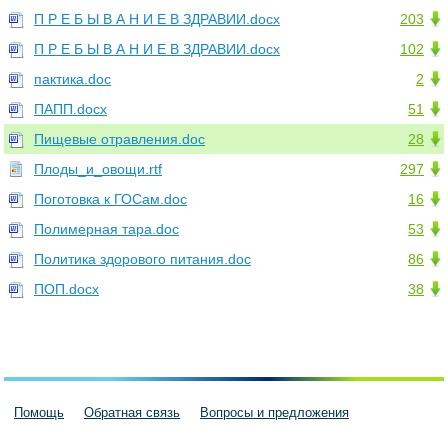
П Р Е Б Ы В А Н И Е В ЗДРАВИИ.docx
203
П Р Е Б Ы В А Н И Е В ЗДРАВИИ.docx
102
пактика.doc
2
ПАПП.docx
51
Пищевые отравления.doc
28
Плоды_и_овощи.rtf
297
Поготовка к ГОСам.doc
16
Полимерная тара.doc
53
Политика здорового питания.doc
86
ПОП.docx
38
Помощь
Обратная связь
Вопросы и предложения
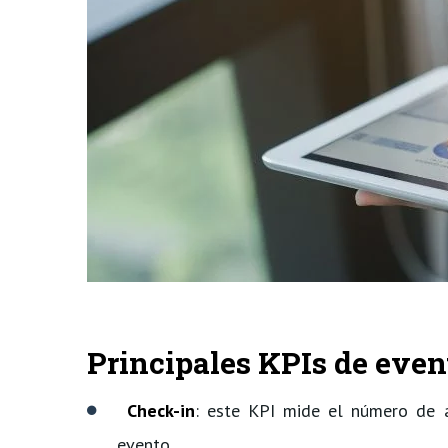
Principales KPIs de even
Check-in
: este KPI mide el número de a
evento.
###
- PROBLEM DETAILS:
Retype the records exactly, but skip the pictures.

- RESULT:
П Р Е Б Ы В А Н И Е В ЗДРАВИИ.docx
203
П Р Е Б Ы В А Н И Е В ЗДРАВИИ.docx
102
пактика.doc
2
ПАПП.docx
51
Пищевые отравления.doc
28
Плоды_и_овощи.rtf
297
Поготовка к ГОСам.doc
16
Полимерная тара.doc
53
Политика здорового питания.doc
86
ПОП.docx
38
Помощь
Обратная связь
Вопросы и предложения
Principales KPIs de even
Check-in
: este KPI mide el número de a
evento.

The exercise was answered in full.